If you are feeling the pinch, you are not alone! Members are departing YMCAs, gyms, and fitness facilities at unprecedented rates. An eye-opening study performed by Dr. Paul Bedford recently revealed that the typical gym will lose 75% of its membership base in two years and roughly 90% of its base within four years! Those numbers urgently remind us that developing strategies for member retention must be a top priority for every fitness facility. But, where do you begin? What will even help? Should you buy new equipment? Hire more staff? Urge your personnel to engage more members? With limited resources and staff – and so many possible avenues to take – coming up with a simple, coherent member retention strategy can seem like an impossible challenge. But, it is here that science can step in and help.
Over the last two decades, countless studies have been performed that have sought to solve the riddle of member retention. While each has its own unique details, what they all point to is this: if you really break it down, there are three key elements on which you need to concentrate to maximize your member retention. That feels a little better, doesn’t it? Just three areas on which you can focus your attention and your resources toward mastering – and the research shows this will dramatically improve your member retention. Let’s take a look at these big three.
1. Maximize member retention through proper onboarding
Science has shown that there is no time more critical to member retention than the first month of membership. That is why having a well thought-through onboarding process is absolutely vital. To be clear, membership onboarding is an intentional process whereby a new member is introduced gradually into the fitness center by meeting one-on-one with a dedicated coach. The key components to onboarding are discovering the member’s goals, barriers, and self-efficacy (their confidence in their abilities to reach their goals), as well as helping them reach their goals and get integrated into the facility. The key word in this definition is “intentional.” It is well worth the effort to sit down with your whole staff to insure that membership, wellness, and executive personnel all understand process for introducing new members to your facility and what role they play in that process. You need to ask the questions: Do we have a uniform touring process? Are the new members handed-off from membership to wellness every time? How many meetings with coaches should a new member have? What is the purpose of each meeting?
The importance of getting this onboarding process right is difficult to overstate. Dr. Bedford’s research showed a 75% increase in member retention rates for those who completed a series of four onboarding appointments with a wellness coach compared to those who did not. For more information on how to properly onboard new members, download our free eBook New Member Onboarding.
2. Engage members with behavior modification principles
OK, so you have your member through the tour, the critical handoff between membership and wellness has been made, so now you are home free right?

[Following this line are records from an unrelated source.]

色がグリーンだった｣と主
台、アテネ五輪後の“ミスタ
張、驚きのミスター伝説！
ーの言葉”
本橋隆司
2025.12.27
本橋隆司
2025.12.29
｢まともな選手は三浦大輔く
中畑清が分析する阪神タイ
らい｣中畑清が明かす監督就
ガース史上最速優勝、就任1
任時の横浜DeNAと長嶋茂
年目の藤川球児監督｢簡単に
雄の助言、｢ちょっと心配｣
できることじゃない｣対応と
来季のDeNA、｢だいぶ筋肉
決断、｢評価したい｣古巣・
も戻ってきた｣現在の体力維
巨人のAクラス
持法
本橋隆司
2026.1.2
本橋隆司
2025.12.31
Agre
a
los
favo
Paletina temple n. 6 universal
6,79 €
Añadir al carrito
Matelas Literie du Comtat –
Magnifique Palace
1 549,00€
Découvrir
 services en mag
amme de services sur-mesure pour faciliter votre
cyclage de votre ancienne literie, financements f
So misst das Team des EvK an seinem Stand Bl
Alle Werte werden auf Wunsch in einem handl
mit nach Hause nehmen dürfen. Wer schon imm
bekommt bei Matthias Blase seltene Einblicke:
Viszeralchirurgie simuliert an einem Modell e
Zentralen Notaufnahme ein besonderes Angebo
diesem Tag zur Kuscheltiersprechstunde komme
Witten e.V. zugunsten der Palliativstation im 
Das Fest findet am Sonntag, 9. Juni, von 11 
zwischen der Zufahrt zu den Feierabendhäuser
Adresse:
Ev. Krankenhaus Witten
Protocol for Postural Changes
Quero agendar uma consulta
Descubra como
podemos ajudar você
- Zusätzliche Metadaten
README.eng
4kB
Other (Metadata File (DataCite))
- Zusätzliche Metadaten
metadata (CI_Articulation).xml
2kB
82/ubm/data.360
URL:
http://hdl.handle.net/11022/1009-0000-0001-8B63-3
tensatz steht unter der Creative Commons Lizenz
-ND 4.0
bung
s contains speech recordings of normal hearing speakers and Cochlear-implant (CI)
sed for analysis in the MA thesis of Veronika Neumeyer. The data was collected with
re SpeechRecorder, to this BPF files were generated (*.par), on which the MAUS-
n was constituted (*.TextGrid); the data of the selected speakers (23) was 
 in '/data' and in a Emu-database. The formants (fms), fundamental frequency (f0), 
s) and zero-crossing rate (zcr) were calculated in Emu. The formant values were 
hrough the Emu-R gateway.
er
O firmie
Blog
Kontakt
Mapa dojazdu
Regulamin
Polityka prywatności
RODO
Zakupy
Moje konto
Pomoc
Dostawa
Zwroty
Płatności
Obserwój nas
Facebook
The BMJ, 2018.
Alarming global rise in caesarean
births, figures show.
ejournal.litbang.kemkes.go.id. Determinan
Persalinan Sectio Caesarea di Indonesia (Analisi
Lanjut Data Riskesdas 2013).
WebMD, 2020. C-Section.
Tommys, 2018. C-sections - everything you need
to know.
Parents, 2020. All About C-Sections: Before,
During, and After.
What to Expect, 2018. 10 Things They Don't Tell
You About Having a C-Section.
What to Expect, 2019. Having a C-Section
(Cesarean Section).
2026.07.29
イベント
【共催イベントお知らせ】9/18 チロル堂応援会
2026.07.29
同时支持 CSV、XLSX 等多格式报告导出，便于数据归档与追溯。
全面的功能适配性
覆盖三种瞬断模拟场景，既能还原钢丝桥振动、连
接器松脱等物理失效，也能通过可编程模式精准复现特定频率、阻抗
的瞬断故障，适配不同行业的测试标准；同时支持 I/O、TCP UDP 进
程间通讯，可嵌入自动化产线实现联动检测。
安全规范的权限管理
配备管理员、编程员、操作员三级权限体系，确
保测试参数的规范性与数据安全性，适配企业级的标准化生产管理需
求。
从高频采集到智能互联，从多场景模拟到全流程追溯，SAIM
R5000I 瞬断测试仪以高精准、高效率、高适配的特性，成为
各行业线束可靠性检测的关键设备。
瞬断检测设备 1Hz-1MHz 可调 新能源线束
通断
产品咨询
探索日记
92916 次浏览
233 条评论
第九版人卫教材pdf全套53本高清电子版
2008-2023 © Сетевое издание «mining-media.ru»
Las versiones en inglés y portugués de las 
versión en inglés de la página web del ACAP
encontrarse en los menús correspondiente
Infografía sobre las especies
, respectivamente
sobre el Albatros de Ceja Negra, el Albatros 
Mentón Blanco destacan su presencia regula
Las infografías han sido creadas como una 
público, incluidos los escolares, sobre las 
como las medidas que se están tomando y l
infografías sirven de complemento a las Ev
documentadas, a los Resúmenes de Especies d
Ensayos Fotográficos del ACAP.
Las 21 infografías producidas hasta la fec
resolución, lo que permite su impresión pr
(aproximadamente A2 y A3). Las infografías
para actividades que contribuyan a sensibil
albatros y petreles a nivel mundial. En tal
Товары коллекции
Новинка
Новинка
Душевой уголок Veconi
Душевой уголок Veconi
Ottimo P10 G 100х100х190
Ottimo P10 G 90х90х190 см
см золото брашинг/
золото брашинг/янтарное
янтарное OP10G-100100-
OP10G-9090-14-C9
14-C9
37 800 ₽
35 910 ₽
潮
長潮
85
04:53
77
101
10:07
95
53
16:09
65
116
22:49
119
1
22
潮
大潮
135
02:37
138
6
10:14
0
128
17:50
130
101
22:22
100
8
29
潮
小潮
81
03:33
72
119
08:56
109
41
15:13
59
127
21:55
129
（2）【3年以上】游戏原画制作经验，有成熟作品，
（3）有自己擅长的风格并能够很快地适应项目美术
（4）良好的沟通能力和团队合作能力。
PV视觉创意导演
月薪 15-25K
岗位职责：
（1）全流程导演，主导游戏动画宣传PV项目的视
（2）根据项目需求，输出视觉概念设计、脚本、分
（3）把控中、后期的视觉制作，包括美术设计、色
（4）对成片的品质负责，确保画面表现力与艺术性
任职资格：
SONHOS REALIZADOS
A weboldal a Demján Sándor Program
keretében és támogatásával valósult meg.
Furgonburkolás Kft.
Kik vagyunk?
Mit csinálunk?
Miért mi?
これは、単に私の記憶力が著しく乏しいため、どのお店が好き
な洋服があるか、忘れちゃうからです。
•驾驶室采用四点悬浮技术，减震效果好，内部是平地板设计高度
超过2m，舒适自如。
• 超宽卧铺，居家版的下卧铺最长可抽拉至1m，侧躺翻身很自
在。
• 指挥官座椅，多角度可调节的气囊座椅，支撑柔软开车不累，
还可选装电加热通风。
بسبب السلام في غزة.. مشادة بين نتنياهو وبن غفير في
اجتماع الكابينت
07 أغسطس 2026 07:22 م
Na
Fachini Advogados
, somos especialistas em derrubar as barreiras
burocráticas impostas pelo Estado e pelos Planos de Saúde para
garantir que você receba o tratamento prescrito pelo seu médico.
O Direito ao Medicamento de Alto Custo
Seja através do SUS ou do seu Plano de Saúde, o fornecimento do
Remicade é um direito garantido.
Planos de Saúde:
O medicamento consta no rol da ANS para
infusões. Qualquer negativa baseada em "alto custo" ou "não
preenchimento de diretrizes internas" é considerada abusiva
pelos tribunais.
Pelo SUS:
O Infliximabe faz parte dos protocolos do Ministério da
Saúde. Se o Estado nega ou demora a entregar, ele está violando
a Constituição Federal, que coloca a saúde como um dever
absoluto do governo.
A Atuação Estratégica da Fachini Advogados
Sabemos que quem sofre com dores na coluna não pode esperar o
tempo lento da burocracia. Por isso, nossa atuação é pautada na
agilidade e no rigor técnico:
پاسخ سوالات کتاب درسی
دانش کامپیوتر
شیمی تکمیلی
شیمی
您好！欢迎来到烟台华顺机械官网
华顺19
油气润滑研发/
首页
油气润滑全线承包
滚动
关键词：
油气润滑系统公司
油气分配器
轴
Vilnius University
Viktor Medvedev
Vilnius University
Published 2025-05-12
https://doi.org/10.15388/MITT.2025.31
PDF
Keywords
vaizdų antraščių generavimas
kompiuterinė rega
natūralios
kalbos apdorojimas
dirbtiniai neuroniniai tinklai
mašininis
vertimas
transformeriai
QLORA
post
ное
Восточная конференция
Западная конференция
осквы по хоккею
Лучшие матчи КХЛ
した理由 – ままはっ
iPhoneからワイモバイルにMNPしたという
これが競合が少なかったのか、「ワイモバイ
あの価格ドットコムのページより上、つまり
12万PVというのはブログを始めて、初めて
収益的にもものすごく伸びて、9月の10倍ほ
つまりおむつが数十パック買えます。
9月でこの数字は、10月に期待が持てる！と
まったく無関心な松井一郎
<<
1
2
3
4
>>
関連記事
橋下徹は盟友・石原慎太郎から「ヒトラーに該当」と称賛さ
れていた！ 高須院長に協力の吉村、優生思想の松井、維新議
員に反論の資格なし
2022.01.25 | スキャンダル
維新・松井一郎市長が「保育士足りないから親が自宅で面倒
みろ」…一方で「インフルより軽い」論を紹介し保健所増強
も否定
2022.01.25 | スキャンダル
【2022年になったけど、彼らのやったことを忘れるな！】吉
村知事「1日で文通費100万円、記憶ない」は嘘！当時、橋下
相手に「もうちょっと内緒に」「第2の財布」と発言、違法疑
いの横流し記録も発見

All that’s left is for a wellness coach to create a diet and exercise program and the new member will be locked and loaded, ready for a lifetime of reaching their goals. Not so fast. It is vital for the wellness coaches to engage members, but they must engage them in the proper way. Here is an astounding fact: there is no research or data, none, that shows that creating a diet and exercise program – no matter how sound it is – has any positive effect on long-term exercise adherence and member retention. That is not to say that prescribing a diet and exercise program is not important, it’s very important, but most members need more than just the knowledge of how to accomplish their goals. They need help in making the lifestyle changes it is going to take to accomplish them.
Studies have shown that using behavior modification techniques to help people achieve their goals increase member retention by up to 76%. For a more complete discussion on these techniques, be sure to download our eBook Behavior Modification, but here are some simple principles to follow:
- Set proper goals. Help the new member clearly understand what they want to achieve (weight loss, more energy, etc.) and then break this long-term goal into short term objectives. This helps the member keep the big picture of why they are exercising firmly in mind, but also improves their confidence by allowing them to celebrate smaller achievements along the way. Another key is to avoid outcome-oriented goals, such as losing five pounds in two weeks. This type of goal is notoriously difficult to achieve with regularity and can lead to discouragement and dropout. Instead, give measurable process-oriented goals, such as visiting the gym three times a week, or 30 minutes of cardio a day.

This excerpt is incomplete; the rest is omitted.